-------- EXERCISE MATERIALS --------

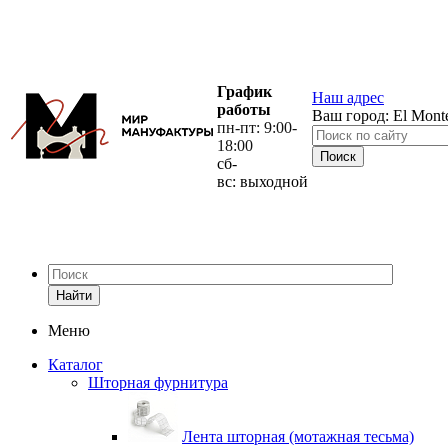
График
Наш адрес
работы
Ваш город:
El Mont
пн-пт: 9:00-
18:00
сб-
вс: выходной
Найти
Меню
Каталог
Шторная фурнитура
Лента шторная (мотажная тесьма)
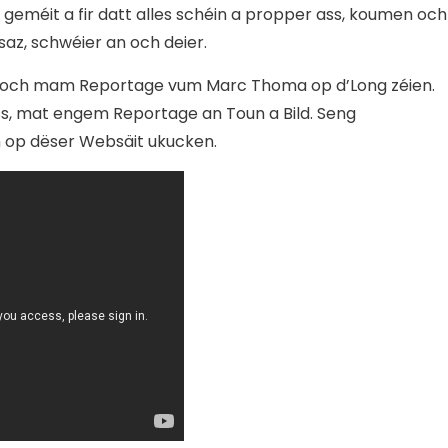
i geméit a fir datt alles schéin a propper ass, koumen och
az, schwéier an och deier.
t Woch mam Reportage vum Marc Thoma op d’Long zéien.
ss, mat engem Reportage an Toun a Bild. Seng
 op dëser Websäit ukucken.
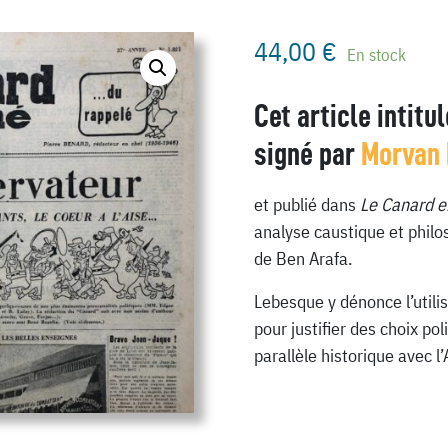
44,00
€
En stock
Cet article intitu
signé par
Morvan
et publié dans
Le Canard e
analyse caustique et philos
de Ben Arafa.
Lebesque y dénonce l’utilis
pour justifier des choix pol
parallèle historique avec l’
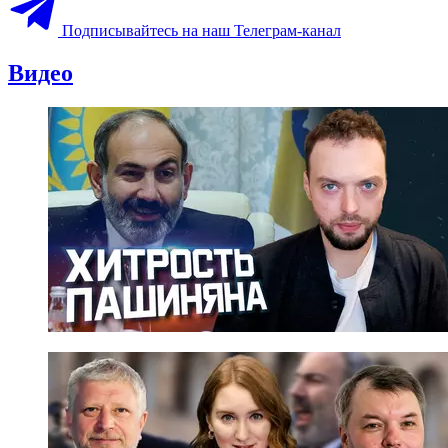
Подписывайтесь на наш Телеграм-канал
Видео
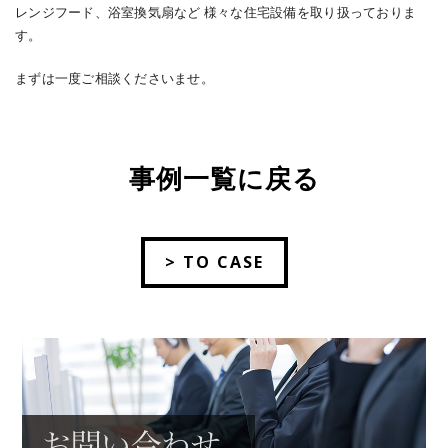
レンジフード、浴室換気扇など 様々な住宅設備を取り扱っておりま
す。
まずは一度ご相談くださいませ。
事例一覧に戻る
> TO CASE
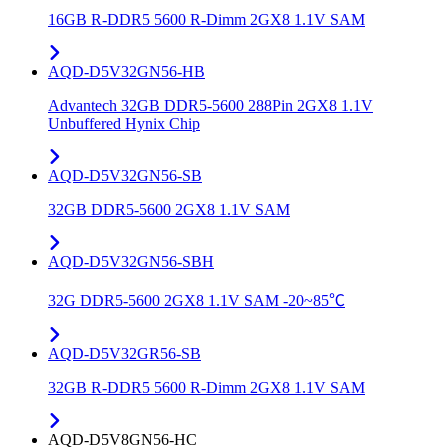
16GB R-DDR5 5600 R-Dimm 2GX8 1.1V SAM
AQD-D5V32GN56-HB
Advantech 32GB DDR5-5600 288Pin 2GX8 1.1V
Unbuffered Hynix Chip
AQD-D5V32GN56-SB
32GB DDR5-5600 2GX8 1.1V SAM
AQD-D5V32GN56-SBH
32G DDR5-5600 2GX8 1.1V SAM -20~85℃
AQD-D5V32GR56-SB
32GB R-DDR5 5600 R-Dimm 2GX8 1.1V SAM
AQD-D5V8GN56-HC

--------

ASSIGNED TASK: Take the line containing "az, schwéier an och deier." and every line after it up to the end of the data, and write them out exactly, without the pictures.

EXERCISE OUTPUT:
az, schwéier an och deier.
t Woch mam Reportage vum Marc Thoma op d’Long zéien.
ss, mat engem Reportage an Toun a Bild. Seng
 op dëser Websäit ukucken.
44,00
€
En stock
Cet article intitu
signé par
Morvan
et publié dans
Le Canard e
analyse caustique et philos
de Ben Arafa.
Lebesque y dénonce l’utilis
pour justifier des choix pol
parallèle historique avec l’
Подписывайтесь на наш Телеграм-канал
Видео
レンジフード、浴室換気扇など 様々な住宅設備を取り扱っておりま
す。
まずは一度ご相談くださいませ。
事例一覧に戻る
> TO CASE
16GB R-DDR5 5600 R-Dimm 2GX8 1.1V SAM
AQD-D5V32GN56-HB
Advantech 32GB DDR5-5600 288Pin 2GX8 1.1V
Unbuffered Hynix Chip
AQD-D5V32GN56-SB
32GB DDR5-5600 2GX8 1.1V SAM
AQD-D5V32GN56-SBH
32G DDR5-5600 2GX8 1.1V SAM -20~85℃
AQD-D5V32GR56-SB
32GB R-DDR5 5600 R-Dimm 2GX8 1.1V SAM
AQD-D5V8GN56-HC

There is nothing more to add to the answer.